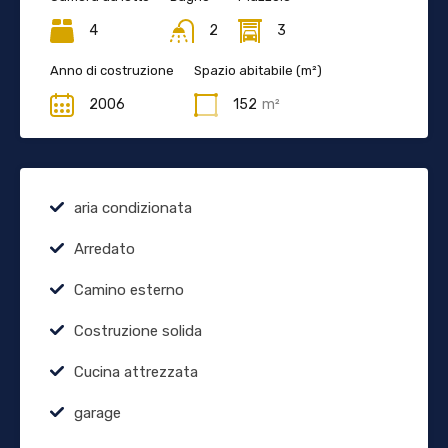
4
2
3
Anno di costruzione
Spazio abitabile (m²)
2006
152
m²
aria condizionata
Arredato
Camino esterno
Costruzione solida
Cucina attrezzata
garage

══════════

Everything in the data except the pictures needs to be written out exactly.

4
2
3
Anno di costruzione
Spazio abitabile (m²)
2006
152
m²
aria condizionata
Arredato
Camino esterno
Costruzione solida
Cucina attrezzata
garage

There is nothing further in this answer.